I0921 01:32:41.626346       1 event.go:218] Event(v1.ObjectReference{Kind:"Ingress", Namespace:"echoserver", Name:"echoserver", UID:"c29720b3-9e6c-11e7-946f-06fc05f45184", APIVersion:"extensions", ResourceVersion:"45925", FieldPath:""}): type: 'Normal' reason: 'CREATE' Ingress echoserver/echoserver
I0921 01:26:49.871295       1 controller.go:477] backend reload required
I0921 01:26:49.871432       1 loadbalancer.go:168] [ALB-INGRESS] [echoserver/echoserver] [INFO]: Start ELBV2 (ALB) creation.
I0921 01:26:49.871634       1 session.go:31] [ALB-INGRESS] [session] [INFO]: Request: ec2/&{DescribeSecurityGroups POST / %!s(*request.Paginator=<nil>) %!s(func(*request.Request) error=<nil>)}, Payload: {
I0921 01:26:49.871644       1 session.go:31] [ALB-INGRESS] [session] [INFO]:   Filters: [{

When I create the ingress immediately after I deleted it, the logs start with a modification request like so:

I0921 01:27:25.025645       1 event.go:218] Event(v1.ObjectReference{Kind:"Ingress", Namespace:"echoserver", Name:"echoserver", UID:"05e1c63f-9e6c-11e7-946f-06fc05f45184", APIVersion:"extensions", ResourceVersion:"44842", FieldPath:""}): type: 'Normal' reason: 'CREATE' Ingress echoserver/echoserver
I0921 01:27:26.537962       1 controller.go:477] backend reload required
I0921 01:27:26.538196       1 loadbalancer.go:185] [ALB-INGRESS] [echoserver/echoserver] [INFO]: Start ELBV2 (ALB) modification.
I0921 01:27:26.538289       1 loadbalancer.go:360] [ALB-INGRESS] [echoserver/echoserver] [INFO]: Start ELBV2 tag modification.

This fails because no ALB has been created yet.

If I pause between deleting/creating the ingress this error seems to not occur.

In case it is relevant: Tectonics cluster, t2.medium, ap-southeast-1.

[olitheolix]

@joshrosso The writeup works with a few minor tweaks:

• Ingress manifest: change scheme from internal to internet-facing.
• Mention tags for security group, just like you did for subnets.
• Mention that the cluster name must be <11 characters (why is that, btw?).
• Mention the debug flag (obvious if you look at the manifest, but may be worth mentioning).

Other than that, it works like a charm - thank you :+1:

[joshrosso]

Thanks for the detailed follow-up @olitheolix.

Regarding the delay between security group deletion. An update just went in today to make it more resilient (https://github.com/coreos/alb-ingress-controller/pull/197/commits/5de55937d8e232195568673a8cf9839606d3d94b).

Ingress manifest: change scheme from internal to internet-facing

Thanks, done (https://github.com/coreos/alb-ingress-controller/commit/5751e141ab4b587de49c1df615e01e36e83f0bd2).

Mention that the cluster name must be <11 characters (why is that, btw?).

We've just removed this limitation recently (https://github.com/coreos/alb-ingress-controller/issues/198).

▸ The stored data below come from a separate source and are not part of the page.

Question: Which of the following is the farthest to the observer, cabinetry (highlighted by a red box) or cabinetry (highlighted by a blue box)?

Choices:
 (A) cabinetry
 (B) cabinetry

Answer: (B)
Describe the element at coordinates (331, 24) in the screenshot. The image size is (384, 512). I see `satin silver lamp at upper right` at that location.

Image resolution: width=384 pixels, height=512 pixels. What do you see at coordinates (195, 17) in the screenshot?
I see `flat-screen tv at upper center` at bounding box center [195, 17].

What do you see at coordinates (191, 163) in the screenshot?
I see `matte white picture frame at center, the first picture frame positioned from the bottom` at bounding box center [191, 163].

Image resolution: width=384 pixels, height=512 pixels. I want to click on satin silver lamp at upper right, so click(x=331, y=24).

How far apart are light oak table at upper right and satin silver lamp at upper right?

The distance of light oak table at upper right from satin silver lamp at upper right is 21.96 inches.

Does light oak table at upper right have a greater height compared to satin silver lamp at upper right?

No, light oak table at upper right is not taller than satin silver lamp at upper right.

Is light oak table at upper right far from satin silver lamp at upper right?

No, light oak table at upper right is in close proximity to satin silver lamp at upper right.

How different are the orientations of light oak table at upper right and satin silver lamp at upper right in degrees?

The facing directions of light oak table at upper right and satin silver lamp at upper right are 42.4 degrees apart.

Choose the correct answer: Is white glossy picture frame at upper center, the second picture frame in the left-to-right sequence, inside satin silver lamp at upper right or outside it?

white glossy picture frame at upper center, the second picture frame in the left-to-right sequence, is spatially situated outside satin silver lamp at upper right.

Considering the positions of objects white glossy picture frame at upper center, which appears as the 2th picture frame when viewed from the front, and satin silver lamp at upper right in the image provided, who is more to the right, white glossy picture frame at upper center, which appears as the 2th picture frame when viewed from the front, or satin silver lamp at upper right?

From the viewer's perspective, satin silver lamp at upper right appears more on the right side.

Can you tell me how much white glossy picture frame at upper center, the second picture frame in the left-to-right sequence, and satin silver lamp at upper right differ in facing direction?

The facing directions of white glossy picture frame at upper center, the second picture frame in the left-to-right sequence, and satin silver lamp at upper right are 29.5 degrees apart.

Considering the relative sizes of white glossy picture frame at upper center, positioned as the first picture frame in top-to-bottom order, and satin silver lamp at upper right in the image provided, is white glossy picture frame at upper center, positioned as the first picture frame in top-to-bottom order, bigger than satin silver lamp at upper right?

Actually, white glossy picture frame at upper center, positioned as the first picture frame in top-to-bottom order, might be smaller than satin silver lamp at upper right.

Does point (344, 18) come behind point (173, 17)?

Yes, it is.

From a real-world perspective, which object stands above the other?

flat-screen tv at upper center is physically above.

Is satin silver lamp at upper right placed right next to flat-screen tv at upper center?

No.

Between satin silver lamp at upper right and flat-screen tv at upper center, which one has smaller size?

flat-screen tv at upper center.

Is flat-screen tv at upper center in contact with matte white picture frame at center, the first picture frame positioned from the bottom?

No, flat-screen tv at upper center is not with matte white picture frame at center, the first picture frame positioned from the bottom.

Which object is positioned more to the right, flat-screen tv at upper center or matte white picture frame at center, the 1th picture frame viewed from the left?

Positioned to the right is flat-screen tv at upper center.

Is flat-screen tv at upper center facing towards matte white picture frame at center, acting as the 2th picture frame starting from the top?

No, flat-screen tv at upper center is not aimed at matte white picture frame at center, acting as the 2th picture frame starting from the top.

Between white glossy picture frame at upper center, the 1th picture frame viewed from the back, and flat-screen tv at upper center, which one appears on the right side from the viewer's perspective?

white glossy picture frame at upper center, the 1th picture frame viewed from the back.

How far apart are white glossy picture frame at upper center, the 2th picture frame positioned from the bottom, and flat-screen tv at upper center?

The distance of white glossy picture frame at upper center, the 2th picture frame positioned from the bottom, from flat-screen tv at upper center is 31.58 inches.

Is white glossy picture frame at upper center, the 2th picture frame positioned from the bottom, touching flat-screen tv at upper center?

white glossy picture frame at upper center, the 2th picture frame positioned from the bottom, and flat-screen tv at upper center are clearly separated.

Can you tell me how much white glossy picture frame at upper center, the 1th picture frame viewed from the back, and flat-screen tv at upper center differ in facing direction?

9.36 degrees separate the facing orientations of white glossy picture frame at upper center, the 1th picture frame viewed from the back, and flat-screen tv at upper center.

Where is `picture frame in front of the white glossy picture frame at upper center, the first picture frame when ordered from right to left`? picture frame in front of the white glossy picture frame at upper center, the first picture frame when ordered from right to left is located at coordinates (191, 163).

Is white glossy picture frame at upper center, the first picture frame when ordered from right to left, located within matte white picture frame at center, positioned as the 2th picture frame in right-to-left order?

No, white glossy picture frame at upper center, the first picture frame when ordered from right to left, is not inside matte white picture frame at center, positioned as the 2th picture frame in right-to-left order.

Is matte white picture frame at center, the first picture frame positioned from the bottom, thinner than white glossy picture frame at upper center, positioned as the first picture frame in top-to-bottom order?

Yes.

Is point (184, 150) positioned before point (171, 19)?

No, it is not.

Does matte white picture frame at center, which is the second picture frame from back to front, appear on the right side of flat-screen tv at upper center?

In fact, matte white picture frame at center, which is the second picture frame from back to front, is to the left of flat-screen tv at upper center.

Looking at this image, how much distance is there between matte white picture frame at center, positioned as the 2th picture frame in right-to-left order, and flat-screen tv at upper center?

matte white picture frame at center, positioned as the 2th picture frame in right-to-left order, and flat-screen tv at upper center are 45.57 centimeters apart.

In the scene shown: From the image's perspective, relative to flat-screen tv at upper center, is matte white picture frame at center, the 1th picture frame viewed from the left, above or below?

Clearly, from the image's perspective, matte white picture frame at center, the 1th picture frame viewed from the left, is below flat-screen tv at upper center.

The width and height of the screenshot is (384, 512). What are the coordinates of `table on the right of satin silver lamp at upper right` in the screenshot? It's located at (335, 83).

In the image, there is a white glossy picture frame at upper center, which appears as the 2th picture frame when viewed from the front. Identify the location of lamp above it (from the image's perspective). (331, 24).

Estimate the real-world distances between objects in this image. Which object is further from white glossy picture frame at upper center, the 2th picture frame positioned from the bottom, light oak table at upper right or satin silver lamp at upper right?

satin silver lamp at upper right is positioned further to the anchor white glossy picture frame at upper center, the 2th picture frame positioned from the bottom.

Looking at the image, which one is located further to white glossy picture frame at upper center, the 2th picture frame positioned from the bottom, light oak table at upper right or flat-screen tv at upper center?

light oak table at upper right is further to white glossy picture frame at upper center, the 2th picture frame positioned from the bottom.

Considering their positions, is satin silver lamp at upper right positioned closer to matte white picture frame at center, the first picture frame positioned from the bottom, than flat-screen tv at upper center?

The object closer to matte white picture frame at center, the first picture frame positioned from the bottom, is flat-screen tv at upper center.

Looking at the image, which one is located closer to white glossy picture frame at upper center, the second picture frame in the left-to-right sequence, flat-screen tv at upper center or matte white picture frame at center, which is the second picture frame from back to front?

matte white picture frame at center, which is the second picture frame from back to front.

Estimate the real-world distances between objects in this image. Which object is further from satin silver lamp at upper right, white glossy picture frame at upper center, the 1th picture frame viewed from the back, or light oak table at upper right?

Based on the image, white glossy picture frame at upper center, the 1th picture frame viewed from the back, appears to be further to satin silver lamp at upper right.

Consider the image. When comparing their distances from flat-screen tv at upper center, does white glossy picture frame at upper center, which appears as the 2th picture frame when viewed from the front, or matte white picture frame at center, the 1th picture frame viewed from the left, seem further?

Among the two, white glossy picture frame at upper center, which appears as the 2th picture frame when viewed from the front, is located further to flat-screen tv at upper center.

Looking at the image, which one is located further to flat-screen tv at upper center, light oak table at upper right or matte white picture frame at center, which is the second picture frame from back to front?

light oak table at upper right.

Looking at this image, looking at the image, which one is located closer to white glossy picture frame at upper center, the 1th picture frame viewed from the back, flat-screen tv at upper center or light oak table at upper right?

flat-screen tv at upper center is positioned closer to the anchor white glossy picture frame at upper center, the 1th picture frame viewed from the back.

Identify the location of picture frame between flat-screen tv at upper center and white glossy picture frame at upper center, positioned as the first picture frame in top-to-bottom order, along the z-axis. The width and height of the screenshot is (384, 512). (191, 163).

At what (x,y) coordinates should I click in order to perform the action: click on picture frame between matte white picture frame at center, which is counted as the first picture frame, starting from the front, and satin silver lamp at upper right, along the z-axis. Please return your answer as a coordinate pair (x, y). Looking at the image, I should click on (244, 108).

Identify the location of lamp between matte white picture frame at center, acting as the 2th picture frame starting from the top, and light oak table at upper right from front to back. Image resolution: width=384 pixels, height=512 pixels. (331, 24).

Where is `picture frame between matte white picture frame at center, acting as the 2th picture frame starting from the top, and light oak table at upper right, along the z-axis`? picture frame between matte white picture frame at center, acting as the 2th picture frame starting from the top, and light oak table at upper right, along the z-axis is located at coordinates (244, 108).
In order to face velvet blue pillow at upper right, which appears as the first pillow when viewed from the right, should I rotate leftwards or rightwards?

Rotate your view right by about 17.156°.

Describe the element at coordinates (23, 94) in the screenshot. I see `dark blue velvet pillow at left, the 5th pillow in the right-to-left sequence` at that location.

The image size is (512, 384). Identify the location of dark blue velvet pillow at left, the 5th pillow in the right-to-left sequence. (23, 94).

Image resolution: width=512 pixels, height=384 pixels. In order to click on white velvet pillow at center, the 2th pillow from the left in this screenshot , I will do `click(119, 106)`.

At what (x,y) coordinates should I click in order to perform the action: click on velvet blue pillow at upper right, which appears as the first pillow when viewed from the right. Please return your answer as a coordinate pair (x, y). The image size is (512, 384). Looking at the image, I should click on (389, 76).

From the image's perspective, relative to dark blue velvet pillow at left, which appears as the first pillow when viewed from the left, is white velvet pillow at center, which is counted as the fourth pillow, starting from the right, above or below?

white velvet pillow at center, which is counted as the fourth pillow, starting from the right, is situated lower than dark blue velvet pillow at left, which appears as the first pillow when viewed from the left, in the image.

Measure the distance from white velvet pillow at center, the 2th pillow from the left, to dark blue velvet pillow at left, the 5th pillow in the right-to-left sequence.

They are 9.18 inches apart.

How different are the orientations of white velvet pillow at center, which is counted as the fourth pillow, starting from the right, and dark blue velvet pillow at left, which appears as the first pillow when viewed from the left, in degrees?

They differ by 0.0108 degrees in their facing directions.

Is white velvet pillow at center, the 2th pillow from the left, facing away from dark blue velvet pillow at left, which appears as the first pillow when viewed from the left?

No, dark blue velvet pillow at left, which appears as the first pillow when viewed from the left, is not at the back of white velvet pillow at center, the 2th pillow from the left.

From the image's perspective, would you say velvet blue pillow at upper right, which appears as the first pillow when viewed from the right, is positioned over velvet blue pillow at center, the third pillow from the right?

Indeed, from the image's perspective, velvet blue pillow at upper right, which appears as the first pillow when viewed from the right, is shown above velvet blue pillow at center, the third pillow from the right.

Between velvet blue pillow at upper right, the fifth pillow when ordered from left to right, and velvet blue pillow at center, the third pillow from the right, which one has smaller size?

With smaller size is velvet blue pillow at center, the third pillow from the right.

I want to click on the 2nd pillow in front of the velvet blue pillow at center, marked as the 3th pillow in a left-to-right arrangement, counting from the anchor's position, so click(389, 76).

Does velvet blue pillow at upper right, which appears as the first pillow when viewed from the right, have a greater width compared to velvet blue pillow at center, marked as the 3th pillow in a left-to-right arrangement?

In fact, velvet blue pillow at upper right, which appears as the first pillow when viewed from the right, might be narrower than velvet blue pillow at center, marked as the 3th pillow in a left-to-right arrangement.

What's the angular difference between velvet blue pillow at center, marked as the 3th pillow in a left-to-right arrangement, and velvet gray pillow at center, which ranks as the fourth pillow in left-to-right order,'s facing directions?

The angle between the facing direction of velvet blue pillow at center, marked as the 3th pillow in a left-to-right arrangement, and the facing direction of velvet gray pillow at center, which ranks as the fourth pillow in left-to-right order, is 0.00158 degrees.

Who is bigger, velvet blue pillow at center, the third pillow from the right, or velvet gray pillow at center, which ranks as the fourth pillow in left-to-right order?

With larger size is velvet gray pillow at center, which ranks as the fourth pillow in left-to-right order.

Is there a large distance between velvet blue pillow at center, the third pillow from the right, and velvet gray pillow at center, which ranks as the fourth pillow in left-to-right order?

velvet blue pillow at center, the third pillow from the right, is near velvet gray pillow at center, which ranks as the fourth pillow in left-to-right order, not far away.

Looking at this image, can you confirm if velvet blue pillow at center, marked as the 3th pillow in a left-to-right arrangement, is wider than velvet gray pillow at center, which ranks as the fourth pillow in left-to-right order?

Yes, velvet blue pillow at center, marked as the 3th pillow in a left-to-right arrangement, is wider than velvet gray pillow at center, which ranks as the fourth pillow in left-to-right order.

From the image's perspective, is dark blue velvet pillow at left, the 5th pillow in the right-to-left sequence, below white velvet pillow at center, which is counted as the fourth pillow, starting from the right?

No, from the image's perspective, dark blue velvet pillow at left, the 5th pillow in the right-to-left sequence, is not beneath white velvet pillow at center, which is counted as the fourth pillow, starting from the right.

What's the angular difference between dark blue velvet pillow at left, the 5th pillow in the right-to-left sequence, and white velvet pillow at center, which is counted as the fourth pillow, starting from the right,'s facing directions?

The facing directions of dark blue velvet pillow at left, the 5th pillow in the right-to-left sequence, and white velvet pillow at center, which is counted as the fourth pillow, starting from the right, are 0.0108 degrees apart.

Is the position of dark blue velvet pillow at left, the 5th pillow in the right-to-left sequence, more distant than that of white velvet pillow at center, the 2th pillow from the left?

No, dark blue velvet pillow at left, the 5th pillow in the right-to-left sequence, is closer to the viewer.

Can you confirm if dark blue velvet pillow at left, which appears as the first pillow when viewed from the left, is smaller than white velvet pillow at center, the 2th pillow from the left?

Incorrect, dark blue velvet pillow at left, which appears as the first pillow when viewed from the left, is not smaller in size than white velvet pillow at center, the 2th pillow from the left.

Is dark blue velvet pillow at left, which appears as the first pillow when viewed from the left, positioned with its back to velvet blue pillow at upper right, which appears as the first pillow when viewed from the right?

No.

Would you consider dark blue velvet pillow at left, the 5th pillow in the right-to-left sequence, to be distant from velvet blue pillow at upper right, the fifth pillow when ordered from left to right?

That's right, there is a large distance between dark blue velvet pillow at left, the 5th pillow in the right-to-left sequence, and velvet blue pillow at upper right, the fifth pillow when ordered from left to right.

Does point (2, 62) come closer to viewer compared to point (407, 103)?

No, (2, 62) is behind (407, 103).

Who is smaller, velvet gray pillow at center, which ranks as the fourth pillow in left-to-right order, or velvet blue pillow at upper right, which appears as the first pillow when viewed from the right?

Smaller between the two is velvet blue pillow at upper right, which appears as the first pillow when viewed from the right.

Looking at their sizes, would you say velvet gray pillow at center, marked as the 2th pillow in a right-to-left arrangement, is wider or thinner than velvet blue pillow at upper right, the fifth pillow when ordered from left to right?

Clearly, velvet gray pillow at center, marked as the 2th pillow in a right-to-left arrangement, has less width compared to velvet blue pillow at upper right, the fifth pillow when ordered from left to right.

Mention tags for security group, just like you did for subnets.

Thanks will take a look tomorrow.

[olitheolix]

@joshrosso Thank you. Any idea when/which image will contain these changes?

[joshrosso]

@olitheolix We're attempting to include all of these in the official 1.0 release.

This is being worked on as part of #197. While this work isn't done, there are some alpha cuts happening that you can see at quay.io/repository/coreos/alb-ingress-controller.

An example being the image: 1.0-alpha.1.